Exercise prompt |
Your answer consists of the lines in the data that contain "economy". Copy each of them.

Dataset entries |
╔══
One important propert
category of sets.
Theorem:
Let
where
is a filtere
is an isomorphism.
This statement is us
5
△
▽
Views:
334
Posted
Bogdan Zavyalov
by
╚══
╔══
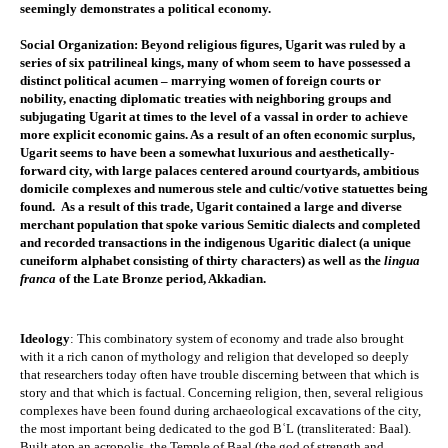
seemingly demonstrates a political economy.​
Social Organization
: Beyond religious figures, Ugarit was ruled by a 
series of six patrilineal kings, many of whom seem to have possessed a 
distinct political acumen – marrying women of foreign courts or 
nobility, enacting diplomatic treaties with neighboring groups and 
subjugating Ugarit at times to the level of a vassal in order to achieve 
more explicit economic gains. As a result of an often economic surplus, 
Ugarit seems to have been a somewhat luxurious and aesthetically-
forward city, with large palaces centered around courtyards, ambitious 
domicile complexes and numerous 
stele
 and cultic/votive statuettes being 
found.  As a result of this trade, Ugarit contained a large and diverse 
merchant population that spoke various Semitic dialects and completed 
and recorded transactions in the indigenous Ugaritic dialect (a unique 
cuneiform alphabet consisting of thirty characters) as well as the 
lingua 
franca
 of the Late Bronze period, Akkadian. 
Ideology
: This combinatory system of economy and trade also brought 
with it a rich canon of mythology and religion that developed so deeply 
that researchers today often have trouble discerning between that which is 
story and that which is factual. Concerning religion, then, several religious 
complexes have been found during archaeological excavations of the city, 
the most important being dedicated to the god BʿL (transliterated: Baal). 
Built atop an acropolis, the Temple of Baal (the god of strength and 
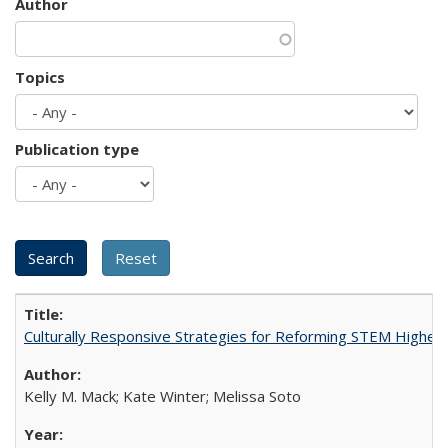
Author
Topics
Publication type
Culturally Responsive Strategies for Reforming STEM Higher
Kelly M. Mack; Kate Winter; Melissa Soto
╚══
Exercise answer |
seemingly demonstrates a political economy.​
: This combinatory system of economy and trade also brought 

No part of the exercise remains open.